Swiss Portrait, rooted in Edinburgh, trod onto Summerhall’s Main Hall stage one member short—fresh from a baby’s birthing suite—but still managed to burn with the precision of barn-clockwork, each note wound tight and exact, even under duress; their simplicity felt defiant, like minimalism pushing back against chaos. With whimsical simplicity they held the crowd in the palms of their hands with each note. “Cassette” was our favourite track.







Over in the Dissection Room, Do Nothing appeared fifteen minutes late on stage after struggling to get their vocals amped up to the desired levels and rightly so as bands playing previously at times came across as barely audible. As if waiting for their moment to align with the room’s humidity, then unleashed a powerful set em yes with gritty new tracks like “Stars” and “Act Natural,” two new-wave shards polished until they gleamed like neon constellations reflected in rain-slick cobbles, affirming that standing your ground sometimes breeds brilliance.









Getdown Services— burst on stage and firmly planted in the Queen’s Hall psyche—ushered in a (in the words of our friend” a “Butlins-style romp through some DMA’s sound at The Hacienda,” and the image nails it: plastered-bang-on-acid house riffs meet psych-pop swirl. Satire at its best tracks like; “Dog Dribble” it sounds like graffiti-bright, sticky-floored joy.








Then Deadletter exploded the night into fragments—frontman Zac Lawrence hurled himself shirt-bare into the crowd as though publicly jettisoning shame, turning the set into sweaty performance-art feral grandeur, like someone rewiring glam-rock with industrial sledgehammers. We’ve had our eyes on these North Yorkshire buys for some time but this performance is by far one of our standouts of the day. Tracks like “Mere Mortal” and “Madge’s Declaration” are strung out epistles on modern life and the grit of everyday grind.

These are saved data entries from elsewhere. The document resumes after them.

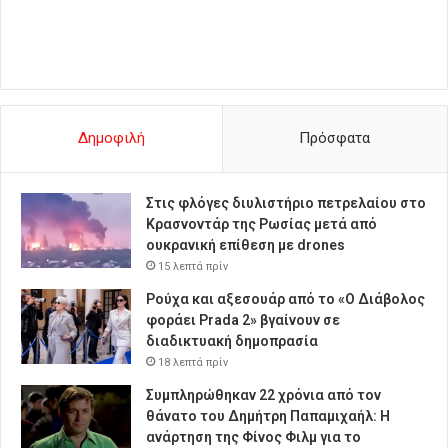
Δημοφιλή
Πρόσφατα
Στις φλόγες διυλιστήριο πετρελαίου στο
Κρασνοντάρ της Ρωσίας μετά από
ουκρανική επίθεση με drones
15 λεπτά πρίν
Ρούχα και αξεσουάρ από το «Ο Διάβολος
φοράει Prada 2» βγαίνουν σε
διαδικτυακή δημοπρασία
18 λεπτά πρίν
Συμπληρώθηκαν 22 χρόνια από τον
θάνατο του Δημήτρη Παπαμιχαήλ: Η
ανάρτηση της Φίνος Φιλμ για το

Twenty minutes later, we forced our way into Sneaky Pete’s for Glasgow’s own Cowboy Hunters, a two-piece punk dynamo (Megan Pollock and Desmond Johnston) raised on snark, slash-pop wrath, and pub-riot momentum. Their most-streamed Spotify thumper “Mating Calls” felt like a sideways punch—fiery, hilarious, impossible to shake—and when they launched into it live, the packed room convulsed with primal glee.











Finally, La Sécurité closed us out at The Mash House with a French-tinged hush that felt like drifting into a jazz-noir reverie. They carried off continental cool like a whispered poem in velvet night, their understated elegance the perfect punctuation to a day that swaggered, stumbled, and burned brightest when it was most beautifully askew.
















As the echoes of the Edinburgh Psych Festival fade and we head for the train back to Glasgow what lingers is not just the music but the reminder of how vital independent venues like Summerhall are to the cultural fabric of the city. These spaces do more than host gigs—they nurture creativity, take risks on emerging artists, and give independent bands the chance to find new audiences. In an era where grassroots venues face increasing pressure, their role in sustaining scenes like this is not only invaluable but essential to keeping music vibrant, diverse, and alive.